Self-direction in ambiguity. You can build something with limited supervision in an organization that's still being built. You don't need a fully-developed playbook. You have a bias for action, can make calls and stand behind them.
Curiosity about AI as an issue. You don't need to be an AI expert, but you need to be willing to come up the curve quickly enough to make the fight real for people. Genuine interest matters more than prior credentials. We make use of AI tools and technology ourselves when it helps us be more effective.
Michigan roots or strong Michigan credibility. You live in Michigan or have prior organizing work in Michigan that gives you standing with the state's organizing infrastructure. Parachute hires will spend their first months building credibility before they can do real work, and we need to move faster than that.
Likely backgrounds
Strong candidates will tend to come from one of these profiles:
Senior organizer or rank-and-file member-leader at a Michigan-based Union local, state council, or labor federation, especially in healthcare, education, manufacturing, or service-sector Unions
Lead organizer at a faith or community-based organization especially in the Detroit, Ann Arbor, or Lansing regions
Regional field director or senior field organizer on a recent Michigan ballot initiative, primary challenger campaign, or persuasion-heavy electoral effort
Non-paid volunteer experience counts! This list is non-exhaustive. We care more about the capabilities above than the résumé line.
How we'll evaluate you
We run a structured, scorecard-driven process.
Career review — a detailed walk through your last 3–4 roles, with particular focus on specifics of organizing work and leaders you've developed.
Strategic alignment interview — a deep dive on your alignment to our mission, values, strategy, and perspective on AI to ensure this is the right fit in both directions.
Reference calls — including at least one organic leader you developed who can speak to your organizing practice from the inside.
Compensation and benefits
Salary: $120,000 annualized
Structure: Six-month contract starting summer 2026, with possibility to convert to a permanent role assuming mutual fit.

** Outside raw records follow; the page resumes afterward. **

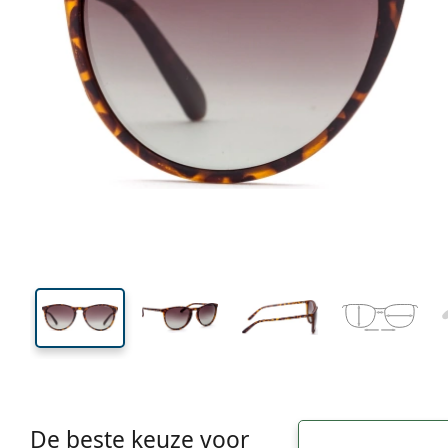
144 mm
Breedte
Glasbreed
45 mm
54 mm
Glashoogte
Glasbreedte
De beste keuze voor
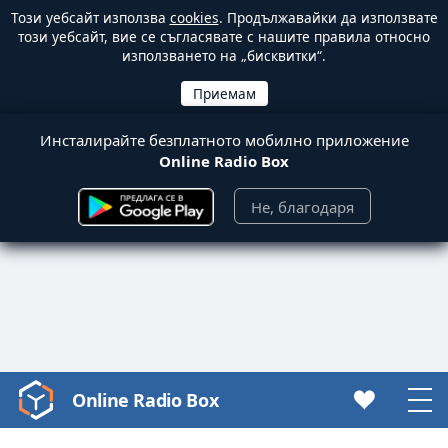
Този уебсайт използва
cookies
. Продължавайки да използвате
този уебсайт, вие се съгласявате с нашите правила относно
използването на „бисквитки“.
Инсталирайте безплатното мобилно приложение
Online Radio Box
Не, благодаря
Online Radio Box
Video
Player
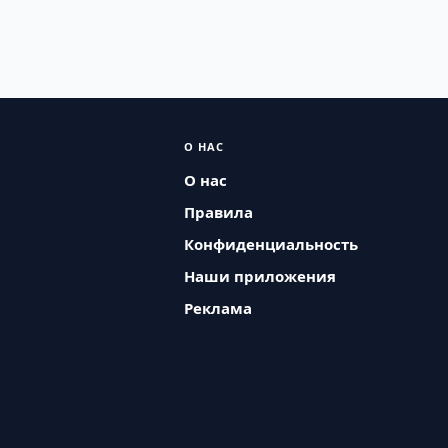
О НАС
О нас
Правила
Конфиденциальность
Наши приложения
Реклама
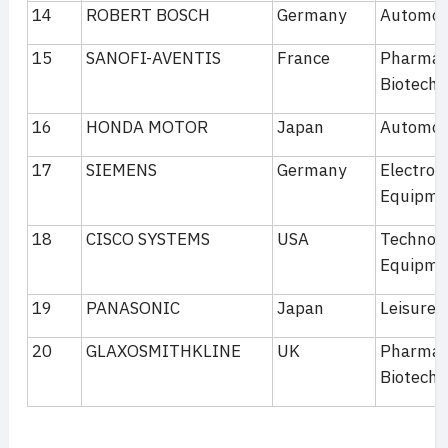
14
ROBERT BOSCH
Germany
Automobi
15
SANOFI-AVENTIS
France
Pharmac
Biotechn
16
HONDA MOTOR
Japan
Automobi
17
SIEMENS
Germany
Electroni
Equipme
18
CISCO SYSTEMS
USA
Technol
Equipme
19
PANASONIC
Japan
Leisure 
20
GLAXOSMITHKLINE
UK
Pharmac
Biotechn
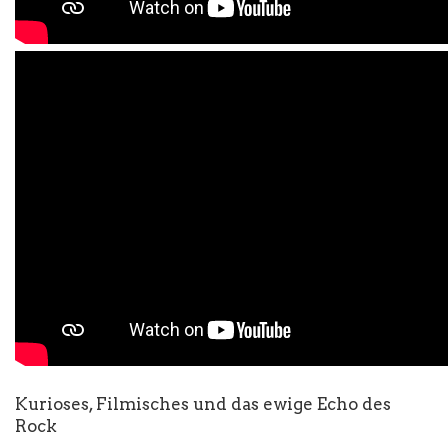
Kurioses, Filmisches und das ewige Echo des
Rock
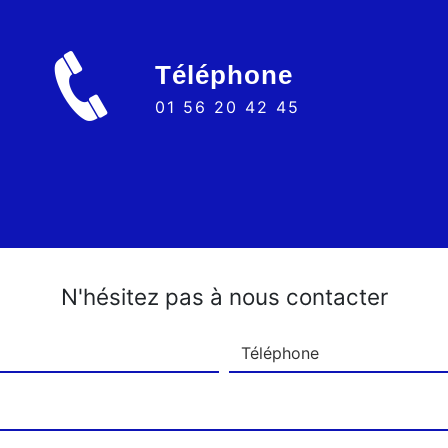
Téléphone
01 56 20 42 45
N'hésitez pas à nous contacter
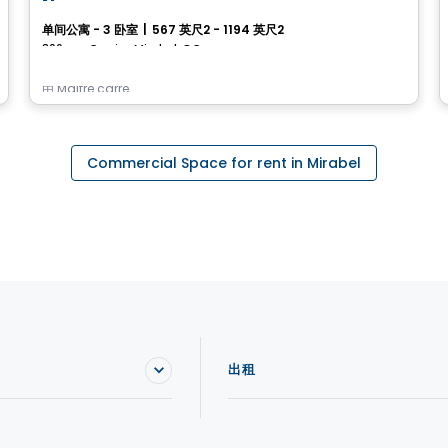
Noria
单间公寓 - 3 卧室
|
567 英尺2 - 1194 英尺2
306, rue Crevier, Mirabel, QC
由
Maitre carre
Commercial Space for rent in Mirabel
出租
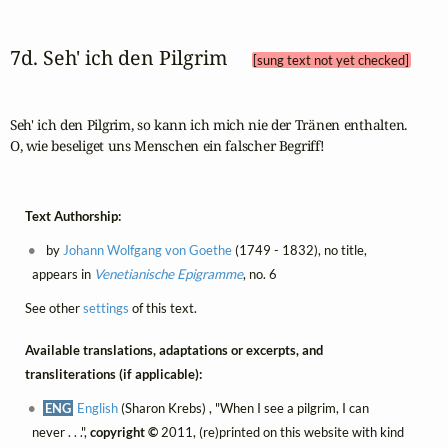
7d. Seh' ich den Pilgrim 
[sung text not yet checked]
Seh' ich den Pilgrim, so kann ich mich nie der Tränen enthalten.

O, wie beseliget uns Menschen ein falscher Begriff!
Text Authorship:
by
Johann Wolfgang von Goethe
(1749 - 1832), no title,
appears in
Venetianische Epigramme
, no. 6
See other
settings
of this text.
Available translations, adaptations or excerpts, and
transliterations (if applicable):
ENG
English
(Sharon Krebs) , "When I see a pilgrim, I can
never . . .",
copyright ©
2011, (re)printed on this website with kind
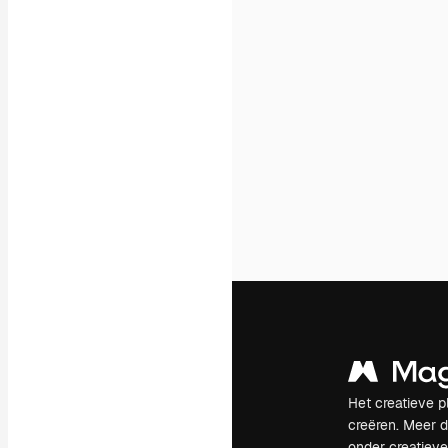
Het creatieve p
creëren. Meer 
onder creatiev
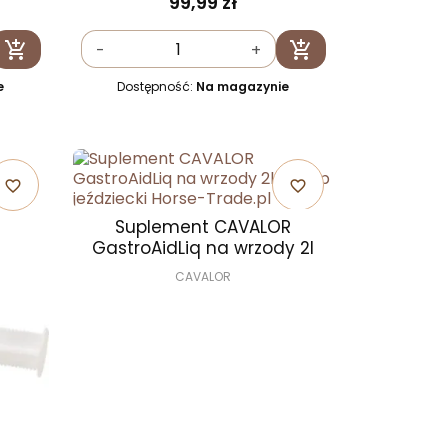
99,99 zł


-
+
Dodaj do koszyka
Dodaj do koszyka
e
Dostępność:
Na magazynie
favorite_border
favorite_border
Suplement CAVALOR
GastroAidLiq na wrzody 2l
CAVALOR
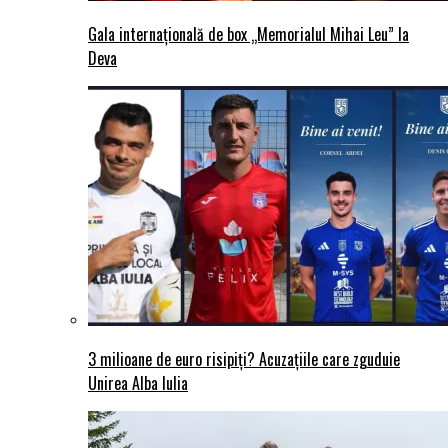
Gala internațională de box „Memorialul Mihai Leu” la
Deva
3 milioane de euro risipiți? Acuzațiile care zguduie
Unirea Alba Iulia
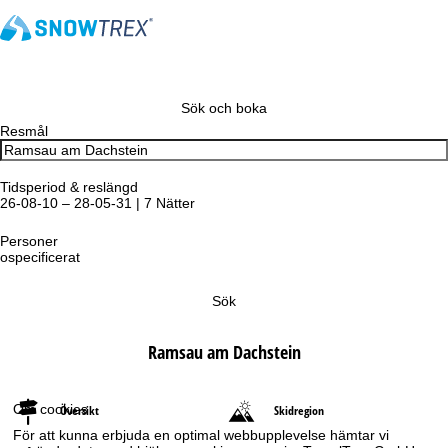
Sök och boka
Resmål
Tidsperiod & reslängd
26-08-10 – 28-05-31 | 7 Nätter
Personer
ospecificerat
Sök
Ramsau am Dachstein
Om cookies
Översikt
Skidregion
För att kunna erbjuda en optimal webbupplevelse hämtar vi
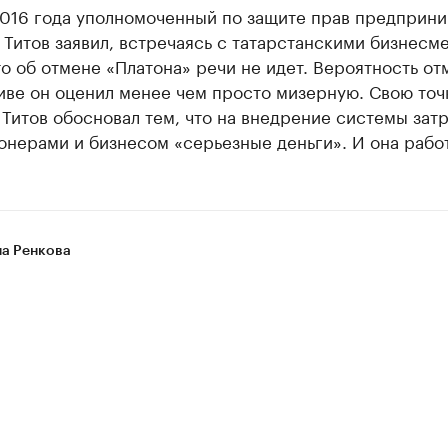
2016 года уполномоченный по защите прав предприн
Титов заявил, встречаясь с татарстанскими бизнесм
то об отмене «Платона» речи не идет. Вероятность от
иве он оценил менее чем просто мизерную. Свою точ
 Титов обосновал тем, что на внедрение системы зат
нерами и бизнесом «серьезные деньги». И она работ
на Ренкова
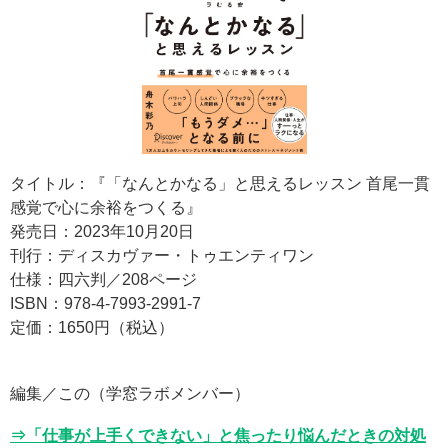
タイトル：『「なんとかなる」と思えるレッスン 首尾一貫
感覚で心に余裕をつくる』
発売日：2023年10月20日
刊行：ディスカヴァー・トゥエンティワン
仕様：四六判／208ページ
ISBN：978-4-7993-2991-7
定価：1650円（税込）
編集／この（学窓ラボメンバー）
⇒「仕事が上手くできない」と焦ったり悩んだときの対処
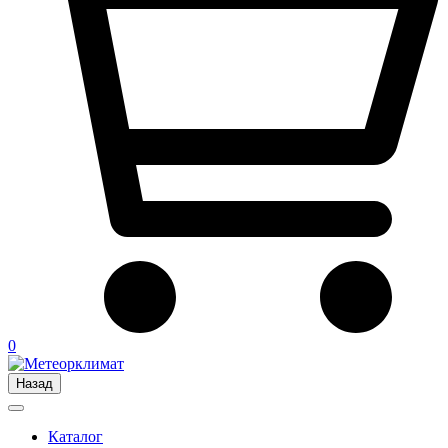
0
Назад
Каталог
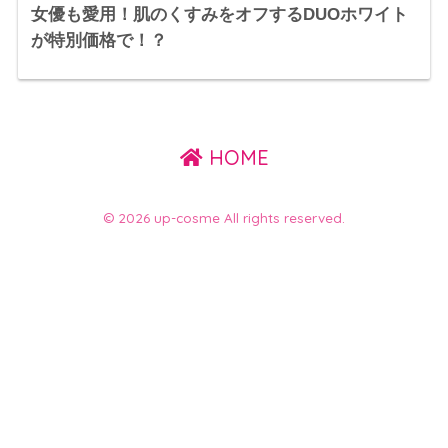
女優も愛用！肌のくすみをオフするDUOホワイト
が特別価格で！？
HOME
© 2026 up-cosme All rights reserved.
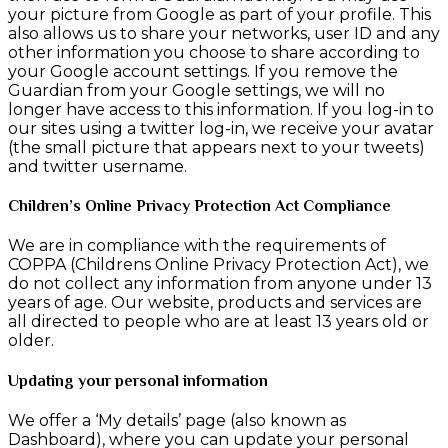
your picture from Google as part of your profile. This
also allows us to share your networks, user ID and any
other information you choose to share according to
your Google account settings. If you remove the
Guardian from your Google settings, we will no
longer have access to this information. If you log-in to
our sites using a twitter log-in, we receive your avatar
(the small picture that appears next to your tweets)
and twitter username.
Children’s Online Privacy Protection Act Compliance
We are in compliance with the requirements of
COPPA (Childrens Online Privacy Protection Act), we
do not collect any information from anyone under 13
years of age. Our website, products and services are
all directed to people who are at least 13 years old or
older.
Updating your personal information
We offer a ‘My details’ page (also known as
Dashboard), where you can update your personal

Benefits: Medical / dental / vision, fully covered for employee and dependents; unlimited PTO.
Location: Detroit or Ann Arbor preferred; other Michigan locations considered for the right candidate. This role requires Michigan residency.
Travel: Significant in-state travel; occasional national travel for convenings and training.
How to apply
Please send a résumé and a short statement of interest to: alex@humansfirst.com
Applications will be reviewed on a rolling basis until the role is filled. We are moving quickly.
Equal opportunity
We are an equal opportunity employer. We are committed to building a team that reflects the country we are trying to organize — across race, ethnicity, gender, gender identity, sexual orientation, religion, national origin, disability, age, and veteran status. If you need an accommodation at any point in the process, please let us know.